Comment est-ce possible que l’essentiel que ce que l’Eternel demande à l’homme se résume à réciter 100 bénédictions par jour ? Nous pouvons le comprendre à la lecture des développements précédents.

Si un homme prend soin de réciter ses bénédictions quotidiennes avec la concentration adéquate, en réfléchissant à accomplir la volonté de D.ieu de manière désintéressé, en se pénétrant de la bonté d’Hachem, alors il se rapproche effectivement chaque jour de D.ieu et il contribue à faire de lui-même un sanctuaire susceptible d’accueillir la présence Divine.

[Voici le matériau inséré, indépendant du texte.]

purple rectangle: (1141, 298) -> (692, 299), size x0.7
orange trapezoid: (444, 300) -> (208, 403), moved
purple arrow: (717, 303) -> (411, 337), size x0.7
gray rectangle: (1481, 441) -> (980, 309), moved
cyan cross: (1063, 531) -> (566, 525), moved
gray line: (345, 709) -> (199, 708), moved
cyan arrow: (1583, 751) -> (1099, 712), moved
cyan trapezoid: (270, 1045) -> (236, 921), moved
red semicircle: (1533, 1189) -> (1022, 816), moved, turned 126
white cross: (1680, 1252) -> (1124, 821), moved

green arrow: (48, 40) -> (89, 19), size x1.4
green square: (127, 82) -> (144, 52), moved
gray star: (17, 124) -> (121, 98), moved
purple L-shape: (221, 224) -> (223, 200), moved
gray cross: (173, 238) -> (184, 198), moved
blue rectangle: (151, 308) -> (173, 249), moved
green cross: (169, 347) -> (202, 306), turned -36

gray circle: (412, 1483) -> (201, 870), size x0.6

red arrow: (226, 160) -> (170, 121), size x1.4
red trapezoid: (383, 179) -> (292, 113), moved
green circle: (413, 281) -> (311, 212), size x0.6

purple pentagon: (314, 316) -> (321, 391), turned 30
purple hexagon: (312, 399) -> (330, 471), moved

Nos Sages nous font remarquer à cet égard que les 100 bénédictions que l’homme récite chaque jour sont un rappel des 100 socles qui soutenaient le sanctuaires, nos bénédictions constituent le fondement même du sanctuaire spirituel que nous bâtissons en nous-mêmes.

C’est d’ailleurs dans ce sens que nos Maîtres ont compris la rupture de syntaxe dans notre verset entre le singulier “Vous Me ferez un sanctuaire”, et le pluriel qui suit “et Je résiderai en eux” (au lieu de dire “en lui”). Le Néfech Ha'haïm précise ainsi que la volonté de D.ieu est de résider à l’intérieur de chaque Ben Israël”.

Puissions-nous avoir le mérite, avec l’aide d’Hachem, de bâtir tout au long de notre vie, un espace intérieur de plus en plus raffiné susceptible d’accueillir la présence Divine.